> [EXERCISE REQUIREMENTS]: Only the lines from the one containing "お知らせ (197, 250)" through the last line of the material should be copied, exactly as written and without pictures.

> [ENTRIES SUPPLIED]:
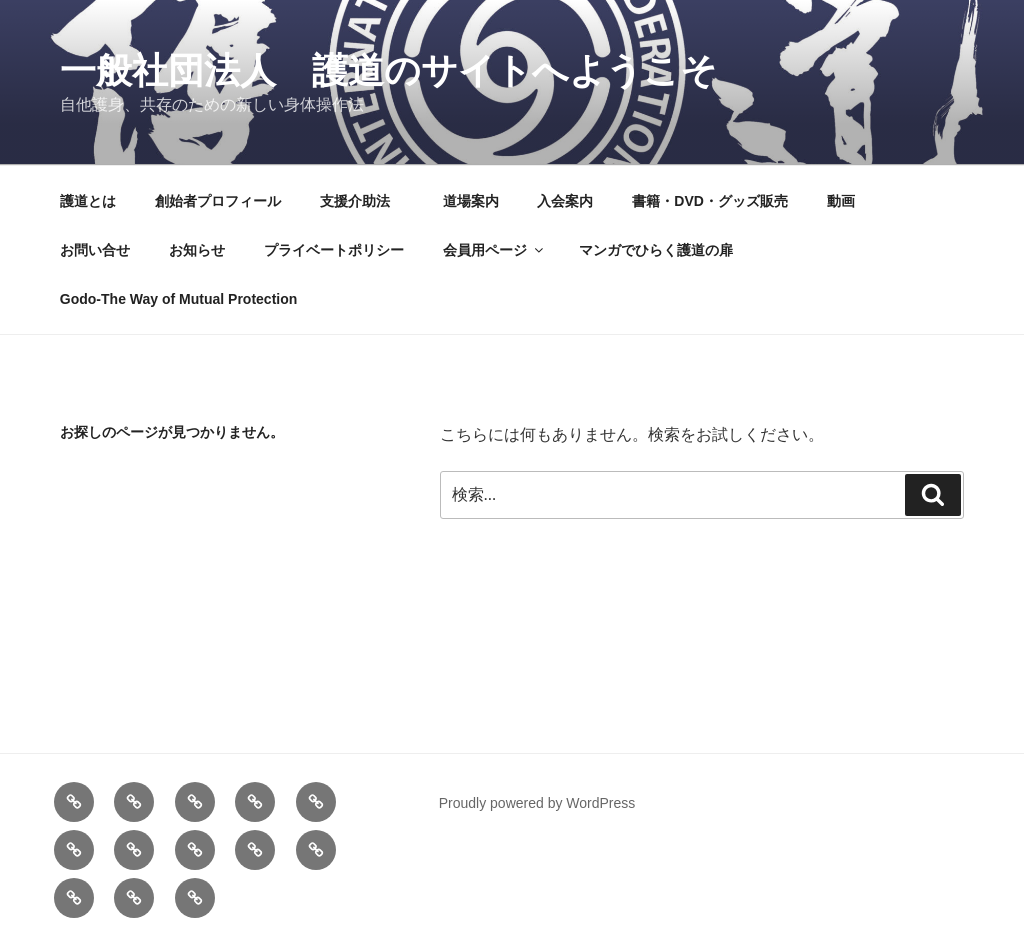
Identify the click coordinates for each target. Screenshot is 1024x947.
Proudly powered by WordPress (537, 803)
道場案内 (471, 201)
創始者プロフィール (218, 201)
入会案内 (565, 201)
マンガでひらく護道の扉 (656, 250)
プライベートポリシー (334, 250)
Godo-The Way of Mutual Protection (178, 299)
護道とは (88, 201)
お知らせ (197, 250)
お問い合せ (95, 250)
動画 (841, 201)
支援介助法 (362, 201)
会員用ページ (494, 250)
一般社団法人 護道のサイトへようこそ (388, 70)
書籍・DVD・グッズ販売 (710, 201)
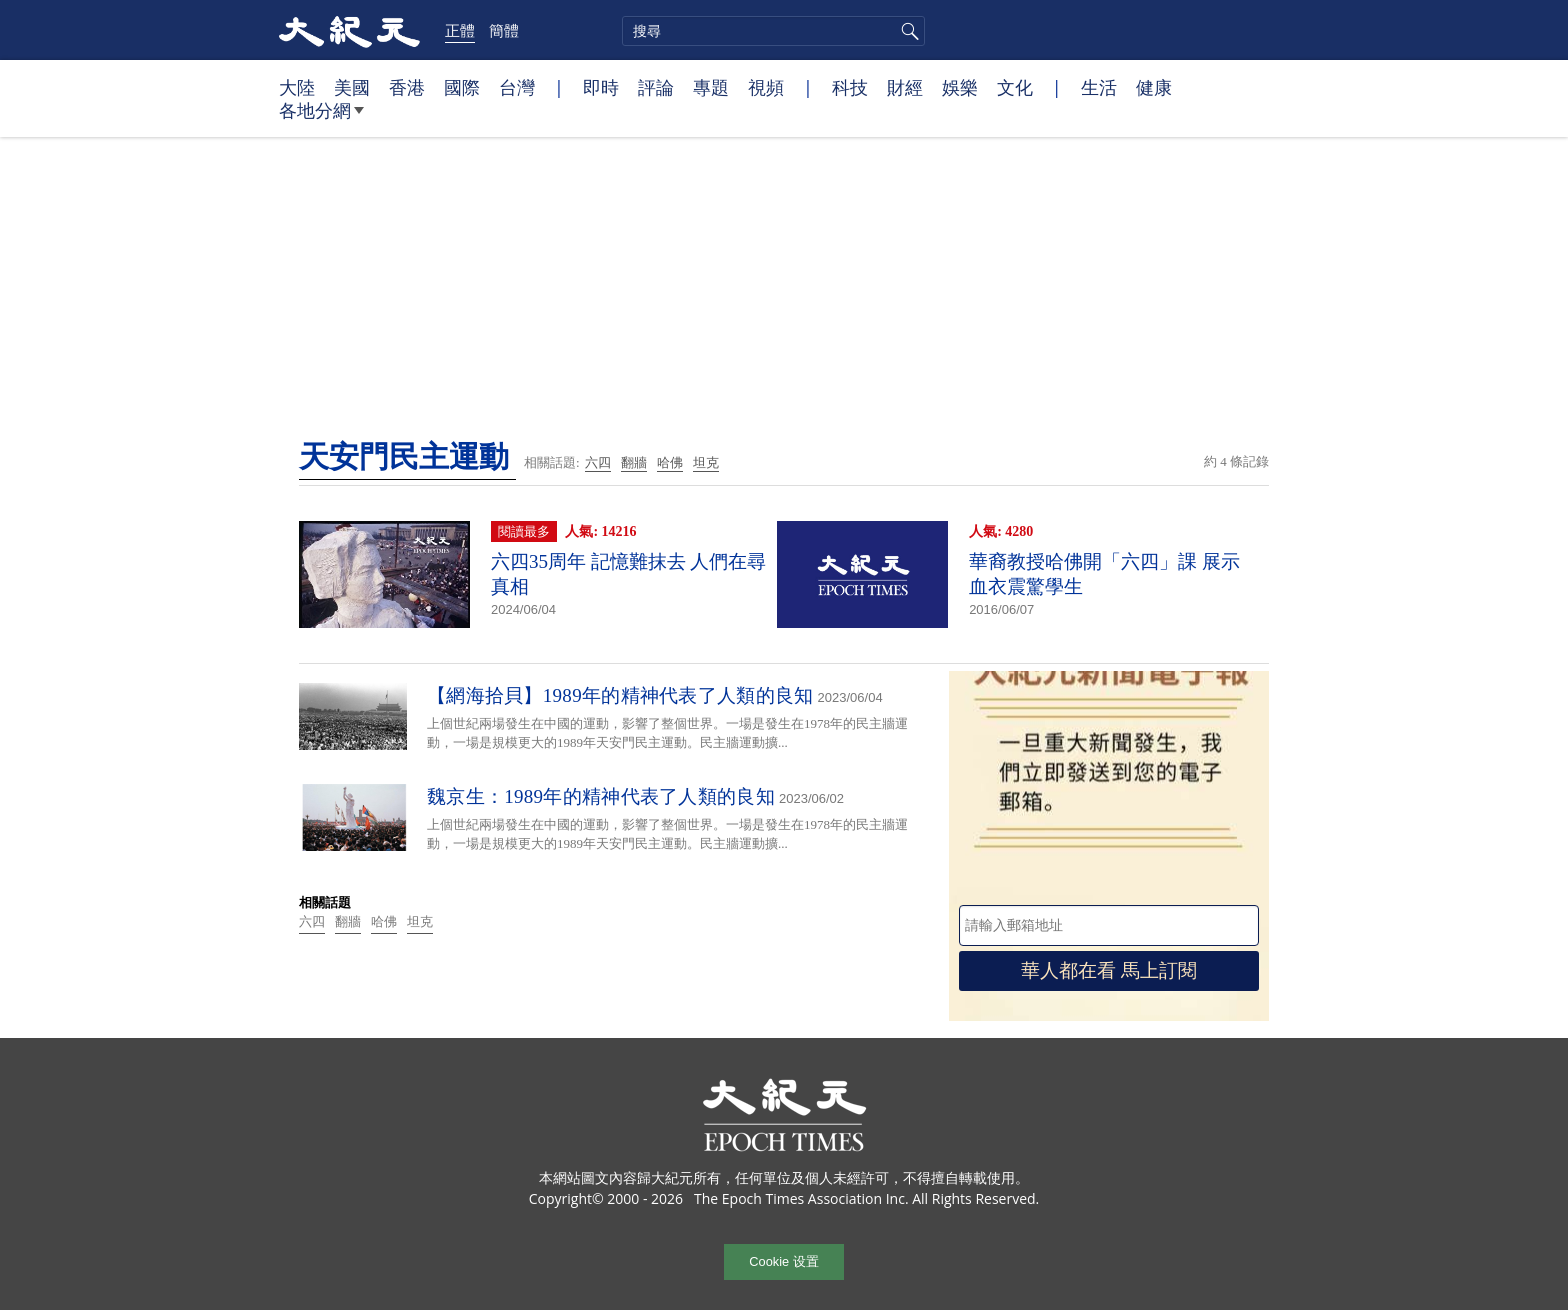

> [RESPONSE TO THE EXERCISE]:
お知らせ (197, 250)
お問い合せ (95, 250)
動画 (841, 201)
支援介助法 (362, 201)
会員用ページ (494, 250)
一般社団法人 護道のサイトへようこそ (388, 70)
書籍・DVD・グッズ販売 (710, 201)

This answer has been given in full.